*Problem description*
Once the line with "Detect and mask" is found, write it out along with each later line exactly, through the end of the entries, skipping every picture.

Collected data
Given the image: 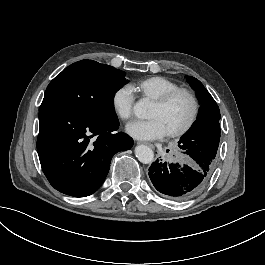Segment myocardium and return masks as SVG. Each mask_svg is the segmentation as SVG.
<instances>
[{
	"label": "myocardium",
	"mask_w": 265,
	"mask_h": 265,
	"mask_svg": "<svg viewBox=\"0 0 265 265\" xmlns=\"http://www.w3.org/2000/svg\"><path fill=\"white\" fill-rule=\"evenodd\" d=\"M179 96H184L190 101L191 113H190V117H189L187 123L183 127H181L178 130L170 131L167 133V136L171 137V138L183 136L192 129V127L196 123L198 115H199V111H200L199 101H198L196 95L193 92H191L190 90L184 89V88H178L176 90H173V91L167 93L166 95L160 97L158 100L153 102V104L157 108L163 109L171 101H173L175 98H177Z\"/></svg>",
	"instance_id": "obj_1"
}]
</instances>
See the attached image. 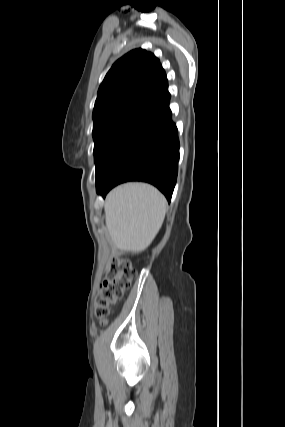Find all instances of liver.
Instances as JSON below:
<instances>
[{"label": "liver", "mask_w": 285, "mask_h": 427, "mask_svg": "<svg viewBox=\"0 0 285 427\" xmlns=\"http://www.w3.org/2000/svg\"><path fill=\"white\" fill-rule=\"evenodd\" d=\"M167 201L153 186L127 183L109 192L105 219L114 245L121 251H144L159 232Z\"/></svg>", "instance_id": "liver-1"}]
</instances>
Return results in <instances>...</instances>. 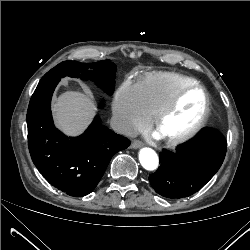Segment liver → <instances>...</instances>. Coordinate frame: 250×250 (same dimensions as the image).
<instances>
[{"label": "liver", "instance_id": "6515ba94", "mask_svg": "<svg viewBox=\"0 0 250 250\" xmlns=\"http://www.w3.org/2000/svg\"><path fill=\"white\" fill-rule=\"evenodd\" d=\"M53 112L59 128L68 135H77L90 123L95 105L89 96L67 91L54 101Z\"/></svg>", "mask_w": 250, "mask_h": 250}]
</instances>
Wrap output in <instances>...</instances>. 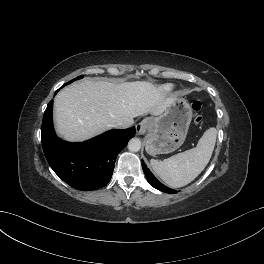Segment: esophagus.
I'll list each match as a JSON object with an SVG mask.
<instances>
[{"label": "esophagus", "mask_w": 264, "mask_h": 264, "mask_svg": "<svg viewBox=\"0 0 264 264\" xmlns=\"http://www.w3.org/2000/svg\"><path fill=\"white\" fill-rule=\"evenodd\" d=\"M151 121L148 118L143 119L140 123L136 125V131L138 134H144L149 128Z\"/></svg>", "instance_id": "obj_1"}]
</instances>
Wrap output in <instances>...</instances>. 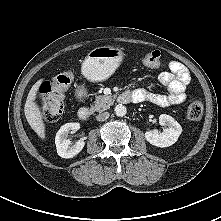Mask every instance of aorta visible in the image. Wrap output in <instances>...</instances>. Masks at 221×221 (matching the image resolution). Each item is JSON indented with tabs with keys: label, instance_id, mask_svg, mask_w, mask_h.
Instances as JSON below:
<instances>
[{
	"label": "aorta",
	"instance_id": "obj_1",
	"mask_svg": "<svg viewBox=\"0 0 221 221\" xmlns=\"http://www.w3.org/2000/svg\"><path fill=\"white\" fill-rule=\"evenodd\" d=\"M114 111L118 117H123L127 113V108L124 105L120 104V105H116Z\"/></svg>",
	"mask_w": 221,
	"mask_h": 221
}]
</instances>
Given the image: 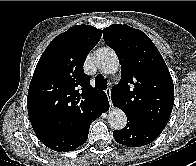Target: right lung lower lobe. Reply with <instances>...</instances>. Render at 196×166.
Instances as JSON below:
<instances>
[{
  "label": "right lung lower lobe",
  "instance_id": "obj_1",
  "mask_svg": "<svg viewBox=\"0 0 196 166\" xmlns=\"http://www.w3.org/2000/svg\"><path fill=\"white\" fill-rule=\"evenodd\" d=\"M109 109V102L106 99H101L89 110L86 119L82 125L75 129L62 131H52L37 134L38 139L48 148L59 151H73L87 141L89 127L92 121L100 117L103 112Z\"/></svg>",
  "mask_w": 196,
  "mask_h": 166
}]
</instances>
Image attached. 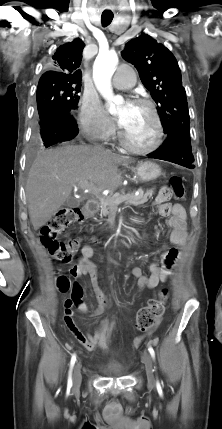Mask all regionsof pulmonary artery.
<instances>
[{
    "label": "pulmonary artery",
    "instance_id": "pulmonary-artery-1",
    "mask_svg": "<svg viewBox=\"0 0 222 429\" xmlns=\"http://www.w3.org/2000/svg\"><path fill=\"white\" fill-rule=\"evenodd\" d=\"M135 72L129 65H121L112 79L113 85L119 89H127L135 83Z\"/></svg>",
    "mask_w": 222,
    "mask_h": 429
}]
</instances>
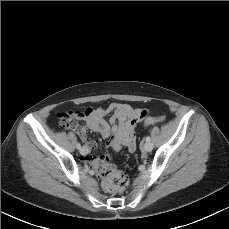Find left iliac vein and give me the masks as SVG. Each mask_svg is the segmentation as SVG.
<instances>
[{"mask_svg": "<svg viewBox=\"0 0 229 229\" xmlns=\"http://www.w3.org/2000/svg\"><path fill=\"white\" fill-rule=\"evenodd\" d=\"M152 149H153V144L151 142H146L144 144V150L145 151L150 152V151H152Z\"/></svg>", "mask_w": 229, "mask_h": 229, "instance_id": "1", "label": "left iliac vein"}]
</instances>
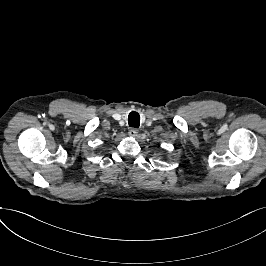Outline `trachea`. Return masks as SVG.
Instances as JSON below:
<instances>
[{
  "instance_id": "trachea-1",
  "label": "trachea",
  "mask_w": 266,
  "mask_h": 266,
  "mask_svg": "<svg viewBox=\"0 0 266 266\" xmlns=\"http://www.w3.org/2000/svg\"><path fill=\"white\" fill-rule=\"evenodd\" d=\"M129 126L138 128L140 124V116L137 112H131L128 116Z\"/></svg>"
}]
</instances>
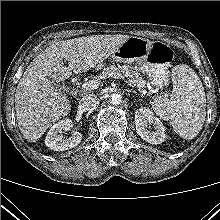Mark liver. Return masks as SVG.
<instances>
[{
  "label": "liver",
  "mask_w": 220,
  "mask_h": 220,
  "mask_svg": "<svg viewBox=\"0 0 220 220\" xmlns=\"http://www.w3.org/2000/svg\"><path fill=\"white\" fill-rule=\"evenodd\" d=\"M127 35H93L58 41L29 64L15 93L16 119L28 142H36L72 108L67 96L54 85L73 73H83L110 57ZM63 61H68V66ZM50 79L54 80L51 81Z\"/></svg>",
  "instance_id": "obj_1"
}]
</instances>
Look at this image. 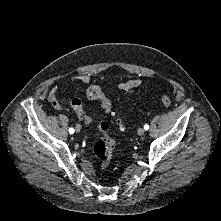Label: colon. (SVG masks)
Masks as SVG:
<instances>
[{"label":"colon","mask_w":221,"mask_h":221,"mask_svg":"<svg viewBox=\"0 0 221 221\" xmlns=\"http://www.w3.org/2000/svg\"><path fill=\"white\" fill-rule=\"evenodd\" d=\"M87 96L92 99H97L100 101L101 107L109 115L116 118L117 123L120 127H123L122 121L117 117V113L114 109V104L112 100L106 96L101 88L97 85H92L87 89ZM159 102L165 106L169 107L171 105V99L167 94H161L159 96ZM71 107L75 111L78 119L85 123H93L92 117L84 109L82 102L79 99H74L71 102ZM98 129L102 133V137L94 144L93 151L97 159L99 160L101 169H105L112 158L113 150L115 147V141L109 136V124L102 122L98 124Z\"/></svg>","instance_id":"1"}]
</instances>
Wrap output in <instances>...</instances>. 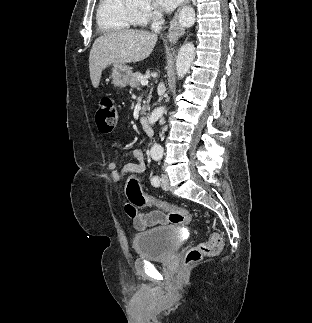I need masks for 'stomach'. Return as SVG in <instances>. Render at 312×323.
Returning a JSON list of instances; mask_svg holds the SVG:
<instances>
[{
    "label": "stomach",
    "mask_w": 312,
    "mask_h": 323,
    "mask_svg": "<svg viewBox=\"0 0 312 323\" xmlns=\"http://www.w3.org/2000/svg\"><path fill=\"white\" fill-rule=\"evenodd\" d=\"M132 72L130 68H127L125 64H119V66H114L112 68V84L118 86V88H125L129 84L130 76Z\"/></svg>",
    "instance_id": "0dacf381"
}]
</instances>
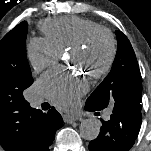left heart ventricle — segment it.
<instances>
[{"label":"left heart ventricle","mask_w":151,"mask_h":151,"mask_svg":"<svg viewBox=\"0 0 151 151\" xmlns=\"http://www.w3.org/2000/svg\"><path fill=\"white\" fill-rule=\"evenodd\" d=\"M108 43L104 37L98 38L92 47L83 53L71 54V61L78 68L87 72L98 69L101 67L108 56Z\"/></svg>","instance_id":"left-heart-ventricle-1"}]
</instances>
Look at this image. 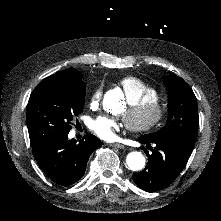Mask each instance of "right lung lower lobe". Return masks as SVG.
I'll list each match as a JSON object with an SVG mask.
<instances>
[{
	"instance_id": "1",
	"label": "right lung lower lobe",
	"mask_w": 221,
	"mask_h": 221,
	"mask_svg": "<svg viewBox=\"0 0 221 221\" xmlns=\"http://www.w3.org/2000/svg\"><path fill=\"white\" fill-rule=\"evenodd\" d=\"M101 146V141L90 133L78 144L65 135L35 143L32 145V153L40 168L52 181L69 186L83 177L90 154Z\"/></svg>"
}]
</instances>
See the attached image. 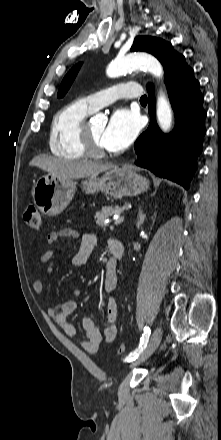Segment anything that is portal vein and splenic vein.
Returning a JSON list of instances; mask_svg holds the SVG:
<instances>
[{"mask_svg":"<svg viewBox=\"0 0 221 440\" xmlns=\"http://www.w3.org/2000/svg\"><path fill=\"white\" fill-rule=\"evenodd\" d=\"M123 221H124V216L117 217V218H115V222H114V224H115V225H119V224H121Z\"/></svg>","mask_w":221,"mask_h":440,"instance_id":"obj_1","label":"portal vein and splenic vein"}]
</instances>
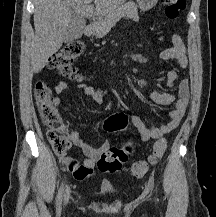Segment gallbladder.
I'll use <instances>...</instances> for the list:
<instances>
[{"label": "gallbladder", "instance_id": "1", "mask_svg": "<svg viewBox=\"0 0 216 217\" xmlns=\"http://www.w3.org/2000/svg\"><path fill=\"white\" fill-rule=\"evenodd\" d=\"M83 28H84L83 22L77 16L74 15L67 28V32L64 37V42L68 43L73 40L81 38L83 34Z\"/></svg>", "mask_w": 216, "mask_h": 217}]
</instances>
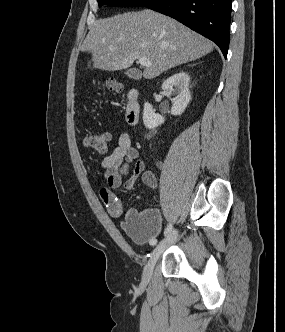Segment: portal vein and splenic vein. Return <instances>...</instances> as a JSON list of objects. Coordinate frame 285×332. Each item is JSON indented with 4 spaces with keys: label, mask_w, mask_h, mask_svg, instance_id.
<instances>
[{
    "label": "portal vein and splenic vein",
    "mask_w": 285,
    "mask_h": 332,
    "mask_svg": "<svg viewBox=\"0 0 285 332\" xmlns=\"http://www.w3.org/2000/svg\"><path fill=\"white\" fill-rule=\"evenodd\" d=\"M110 51H114V48H110ZM139 63L146 67L151 66V62L146 58H140Z\"/></svg>",
    "instance_id": "1"
}]
</instances>
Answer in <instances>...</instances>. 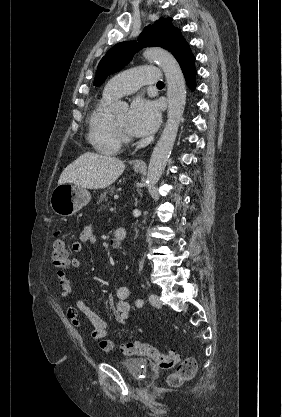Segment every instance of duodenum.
<instances>
[{"instance_id": "duodenum-1", "label": "duodenum", "mask_w": 282, "mask_h": 417, "mask_svg": "<svg viewBox=\"0 0 282 417\" xmlns=\"http://www.w3.org/2000/svg\"><path fill=\"white\" fill-rule=\"evenodd\" d=\"M126 238V231L120 227L116 230L114 235V244L116 247L120 246Z\"/></svg>"}]
</instances>
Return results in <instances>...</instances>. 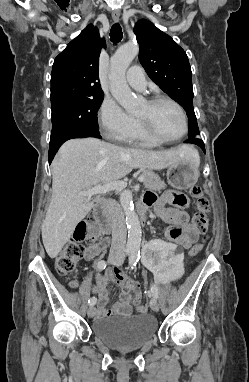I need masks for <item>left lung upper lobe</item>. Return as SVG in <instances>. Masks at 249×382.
Returning <instances> with one entry per match:
<instances>
[{
    "label": "left lung upper lobe",
    "mask_w": 249,
    "mask_h": 382,
    "mask_svg": "<svg viewBox=\"0 0 249 382\" xmlns=\"http://www.w3.org/2000/svg\"><path fill=\"white\" fill-rule=\"evenodd\" d=\"M140 46L139 60L148 76L187 113L189 138L198 137L193 108L192 72L185 51L148 20L134 28Z\"/></svg>",
    "instance_id": "obj_1"
}]
</instances>
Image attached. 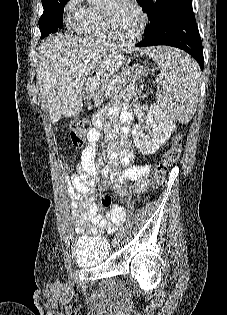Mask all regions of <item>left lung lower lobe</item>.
<instances>
[{"label": "left lung lower lobe", "instance_id": "left-lung-lower-lobe-1", "mask_svg": "<svg viewBox=\"0 0 227 315\" xmlns=\"http://www.w3.org/2000/svg\"><path fill=\"white\" fill-rule=\"evenodd\" d=\"M145 38L137 47L169 45L188 52L204 66L203 48L193 9L176 11L149 26L144 31Z\"/></svg>", "mask_w": 227, "mask_h": 315}]
</instances>
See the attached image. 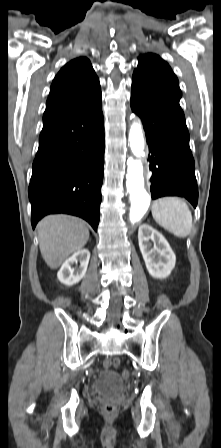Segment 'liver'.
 Listing matches in <instances>:
<instances>
[{"mask_svg": "<svg viewBox=\"0 0 221 448\" xmlns=\"http://www.w3.org/2000/svg\"><path fill=\"white\" fill-rule=\"evenodd\" d=\"M41 255L51 269L58 268L89 240L84 221L69 215H49L38 224Z\"/></svg>", "mask_w": 221, "mask_h": 448, "instance_id": "1", "label": "liver"}]
</instances>
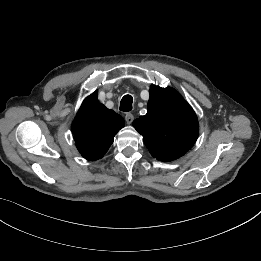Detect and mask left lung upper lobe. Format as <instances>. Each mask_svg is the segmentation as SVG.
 <instances>
[{"instance_id":"obj_1","label":"left lung upper lobe","mask_w":261,"mask_h":261,"mask_svg":"<svg viewBox=\"0 0 261 261\" xmlns=\"http://www.w3.org/2000/svg\"><path fill=\"white\" fill-rule=\"evenodd\" d=\"M150 153L160 161L183 156L196 142L199 125L191 106L172 88L153 87L147 114L134 120Z\"/></svg>"}]
</instances>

*Solution for this exercise*
Detect and mask left lung upper lobe. Format as <instances>. Each mask_svg is the segmentation as SVG.
 <instances>
[{"instance_id":"obj_1","label":"left lung upper lobe","mask_w":261,"mask_h":261,"mask_svg":"<svg viewBox=\"0 0 261 261\" xmlns=\"http://www.w3.org/2000/svg\"><path fill=\"white\" fill-rule=\"evenodd\" d=\"M150 153L160 161L183 156L196 142L199 125L191 106L172 88L153 87L147 114L134 120Z\"/></svg>"}]
</instances>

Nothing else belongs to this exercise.